Tuesday 30 August 2011

Access to academic journals

I couldn't agree with George Monbiot more on this.

A particular concern of mine is that virtually all the research I have published has, in effect, been funded twice by the taxpayer. First in terms of paying my PhD grant and then salary while working at university; second in terms of paying for the surveys (such as the British Crime Survey) whose data I and various co-authors have used. It seems to me that in these circumstances everything should be freely available to the people - i.e. all of us - who have funded the research. And it certainly isn't at the moment, because it's sitting behind pay walls charging at least £30 a throw.

Of course there are various ways to get research out there (e.g. www.academia.edu, www.ssrn.com), but the pressure to get papers in the peer-reviewed journals that Monbiot criticises is overwhelming. It's almost the only way to build an academic career. So, obviously, you always make sure the best stuff is that which the smallest number of people can read it!

There are some ways round this problem. Working papers can be posted on the sites above, or on personal websites. Research reports can be - and are - written for the bodies who funded the surveys used. But in a classic catch-22 these will mostly be unread, indeed uncommisioned unless the author has a reputation built by publishing in peer-reviewed journals.....

And this is before we start to consider that the entire system is built on the free (to the journals) labour of academics as authors and as reviewers. I would hope that in the future we can move toward the system proposed by Monbiot. But I won't hold my breath, for reasons for inertia, if nothing else.

I also think, to be fair to the publishers, they are only really responding to a demand from within academia and from the funding bodies. The current system is almost wholly built on peer-reviewd publication, and the pressure to get published is so strong that almost everyone is working on several to many papers at any one time.

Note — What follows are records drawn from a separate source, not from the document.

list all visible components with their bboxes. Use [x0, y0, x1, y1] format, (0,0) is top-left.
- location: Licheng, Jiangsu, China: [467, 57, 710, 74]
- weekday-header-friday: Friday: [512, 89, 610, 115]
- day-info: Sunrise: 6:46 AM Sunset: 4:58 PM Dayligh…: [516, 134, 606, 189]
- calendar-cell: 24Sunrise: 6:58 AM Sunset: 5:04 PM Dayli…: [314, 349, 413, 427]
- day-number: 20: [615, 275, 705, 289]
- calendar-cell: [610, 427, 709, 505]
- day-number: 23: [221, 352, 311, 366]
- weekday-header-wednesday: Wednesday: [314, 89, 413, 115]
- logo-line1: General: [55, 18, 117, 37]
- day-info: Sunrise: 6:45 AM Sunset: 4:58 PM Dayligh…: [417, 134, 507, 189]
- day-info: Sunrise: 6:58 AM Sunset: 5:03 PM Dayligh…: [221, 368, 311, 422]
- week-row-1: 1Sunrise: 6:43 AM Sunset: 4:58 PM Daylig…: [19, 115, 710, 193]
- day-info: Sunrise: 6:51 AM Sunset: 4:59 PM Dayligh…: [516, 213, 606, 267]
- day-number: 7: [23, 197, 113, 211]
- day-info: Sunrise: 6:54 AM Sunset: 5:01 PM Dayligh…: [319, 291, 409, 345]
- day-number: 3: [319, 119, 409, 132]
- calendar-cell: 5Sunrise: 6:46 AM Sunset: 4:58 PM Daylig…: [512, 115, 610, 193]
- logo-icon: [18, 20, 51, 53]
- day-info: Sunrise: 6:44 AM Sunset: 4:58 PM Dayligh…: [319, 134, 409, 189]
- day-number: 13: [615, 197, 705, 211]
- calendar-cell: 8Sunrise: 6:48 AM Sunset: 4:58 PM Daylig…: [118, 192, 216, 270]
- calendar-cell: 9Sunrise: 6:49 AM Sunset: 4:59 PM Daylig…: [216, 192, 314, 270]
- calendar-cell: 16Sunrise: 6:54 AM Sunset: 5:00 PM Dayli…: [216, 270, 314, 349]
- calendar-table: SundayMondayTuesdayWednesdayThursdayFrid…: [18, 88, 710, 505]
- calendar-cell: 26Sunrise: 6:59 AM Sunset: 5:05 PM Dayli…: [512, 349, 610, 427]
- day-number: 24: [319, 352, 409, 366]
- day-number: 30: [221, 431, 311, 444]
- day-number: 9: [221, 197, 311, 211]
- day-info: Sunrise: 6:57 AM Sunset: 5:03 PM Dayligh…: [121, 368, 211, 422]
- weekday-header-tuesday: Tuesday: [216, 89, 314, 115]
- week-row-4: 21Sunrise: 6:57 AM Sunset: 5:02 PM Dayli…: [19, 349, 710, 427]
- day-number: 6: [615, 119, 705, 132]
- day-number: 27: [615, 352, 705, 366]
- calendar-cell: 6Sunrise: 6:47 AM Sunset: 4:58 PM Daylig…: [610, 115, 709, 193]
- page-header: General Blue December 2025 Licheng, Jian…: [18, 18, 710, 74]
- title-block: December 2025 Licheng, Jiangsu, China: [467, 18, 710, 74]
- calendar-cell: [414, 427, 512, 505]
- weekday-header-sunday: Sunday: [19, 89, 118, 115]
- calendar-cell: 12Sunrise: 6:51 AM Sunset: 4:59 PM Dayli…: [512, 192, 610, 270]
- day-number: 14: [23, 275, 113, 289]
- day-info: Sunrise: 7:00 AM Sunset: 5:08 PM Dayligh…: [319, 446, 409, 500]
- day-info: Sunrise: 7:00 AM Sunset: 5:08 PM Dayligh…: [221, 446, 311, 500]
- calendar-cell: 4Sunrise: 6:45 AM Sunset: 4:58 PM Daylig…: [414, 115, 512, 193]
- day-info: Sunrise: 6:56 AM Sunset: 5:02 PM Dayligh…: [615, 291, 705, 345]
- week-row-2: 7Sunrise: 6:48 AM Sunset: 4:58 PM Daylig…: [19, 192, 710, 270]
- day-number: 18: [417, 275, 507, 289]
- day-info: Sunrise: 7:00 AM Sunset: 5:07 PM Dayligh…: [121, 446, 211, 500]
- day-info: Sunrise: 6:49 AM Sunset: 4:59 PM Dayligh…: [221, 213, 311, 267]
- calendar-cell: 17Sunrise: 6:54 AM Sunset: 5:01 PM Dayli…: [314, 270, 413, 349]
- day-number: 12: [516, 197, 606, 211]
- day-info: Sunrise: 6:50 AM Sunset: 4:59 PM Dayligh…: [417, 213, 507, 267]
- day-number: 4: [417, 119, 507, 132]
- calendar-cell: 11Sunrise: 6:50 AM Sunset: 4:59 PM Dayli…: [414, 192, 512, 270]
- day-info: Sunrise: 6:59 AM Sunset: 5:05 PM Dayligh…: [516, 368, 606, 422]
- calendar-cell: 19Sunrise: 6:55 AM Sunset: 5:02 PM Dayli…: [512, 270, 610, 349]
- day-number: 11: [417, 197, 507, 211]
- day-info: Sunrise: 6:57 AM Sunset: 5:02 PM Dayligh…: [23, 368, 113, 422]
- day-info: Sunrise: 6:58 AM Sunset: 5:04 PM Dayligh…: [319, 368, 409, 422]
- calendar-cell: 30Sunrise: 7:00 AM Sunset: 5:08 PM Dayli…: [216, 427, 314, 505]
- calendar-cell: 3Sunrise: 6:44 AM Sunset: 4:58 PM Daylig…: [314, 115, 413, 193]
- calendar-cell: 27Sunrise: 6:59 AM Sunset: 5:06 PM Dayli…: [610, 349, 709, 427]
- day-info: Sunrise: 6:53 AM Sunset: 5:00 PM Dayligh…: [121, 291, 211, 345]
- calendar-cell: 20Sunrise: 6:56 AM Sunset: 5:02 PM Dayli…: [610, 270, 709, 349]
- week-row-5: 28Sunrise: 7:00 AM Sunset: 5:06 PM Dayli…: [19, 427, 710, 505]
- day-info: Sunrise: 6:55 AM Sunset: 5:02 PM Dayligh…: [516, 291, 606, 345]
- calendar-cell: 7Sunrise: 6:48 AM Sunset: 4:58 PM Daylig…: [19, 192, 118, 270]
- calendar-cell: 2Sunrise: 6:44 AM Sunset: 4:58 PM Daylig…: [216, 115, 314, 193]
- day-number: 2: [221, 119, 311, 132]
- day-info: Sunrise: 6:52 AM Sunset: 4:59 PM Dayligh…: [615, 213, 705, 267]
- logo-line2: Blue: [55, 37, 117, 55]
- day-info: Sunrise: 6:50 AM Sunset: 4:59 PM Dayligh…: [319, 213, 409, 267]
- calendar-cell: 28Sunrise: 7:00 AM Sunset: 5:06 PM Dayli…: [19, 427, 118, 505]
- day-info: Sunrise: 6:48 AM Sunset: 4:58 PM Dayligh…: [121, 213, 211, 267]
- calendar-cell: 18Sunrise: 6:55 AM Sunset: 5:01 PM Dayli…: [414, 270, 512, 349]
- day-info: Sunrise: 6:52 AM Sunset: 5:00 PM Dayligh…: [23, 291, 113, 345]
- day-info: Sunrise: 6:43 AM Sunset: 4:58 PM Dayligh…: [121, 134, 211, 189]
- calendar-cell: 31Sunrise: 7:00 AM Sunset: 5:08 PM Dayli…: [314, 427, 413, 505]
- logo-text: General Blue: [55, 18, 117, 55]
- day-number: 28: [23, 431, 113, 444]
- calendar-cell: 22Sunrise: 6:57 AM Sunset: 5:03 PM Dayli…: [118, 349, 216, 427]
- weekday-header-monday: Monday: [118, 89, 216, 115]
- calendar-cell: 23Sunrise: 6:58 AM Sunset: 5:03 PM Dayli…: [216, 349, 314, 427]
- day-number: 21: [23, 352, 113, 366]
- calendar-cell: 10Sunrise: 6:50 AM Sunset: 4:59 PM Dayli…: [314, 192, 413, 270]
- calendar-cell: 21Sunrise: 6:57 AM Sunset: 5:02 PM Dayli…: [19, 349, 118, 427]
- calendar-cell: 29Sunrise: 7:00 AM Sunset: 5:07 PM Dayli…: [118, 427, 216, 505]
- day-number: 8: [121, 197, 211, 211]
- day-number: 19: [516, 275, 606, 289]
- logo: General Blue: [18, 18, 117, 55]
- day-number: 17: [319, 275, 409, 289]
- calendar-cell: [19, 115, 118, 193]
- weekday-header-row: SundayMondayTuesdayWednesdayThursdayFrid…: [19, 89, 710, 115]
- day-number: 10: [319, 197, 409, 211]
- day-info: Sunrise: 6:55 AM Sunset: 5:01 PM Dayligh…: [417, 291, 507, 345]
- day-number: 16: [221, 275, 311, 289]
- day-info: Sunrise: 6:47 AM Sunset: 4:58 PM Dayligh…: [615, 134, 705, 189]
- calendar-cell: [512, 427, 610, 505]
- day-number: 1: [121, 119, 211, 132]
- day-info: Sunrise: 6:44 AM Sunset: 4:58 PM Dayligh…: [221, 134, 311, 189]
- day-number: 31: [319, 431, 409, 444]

These all have to go somewhere, hence the multiplication of journal titles in recent years. Which, of course, don't come for free: at the utter barest minimum, someone has to ensure that the review process functions properly and host a website.

I'm not sure the political will exists to change this situation. Indeed the current UK government presumably prefers that private companies make significant profits from the system, and would be ideologically opposed to switching to something entirely publicly funded.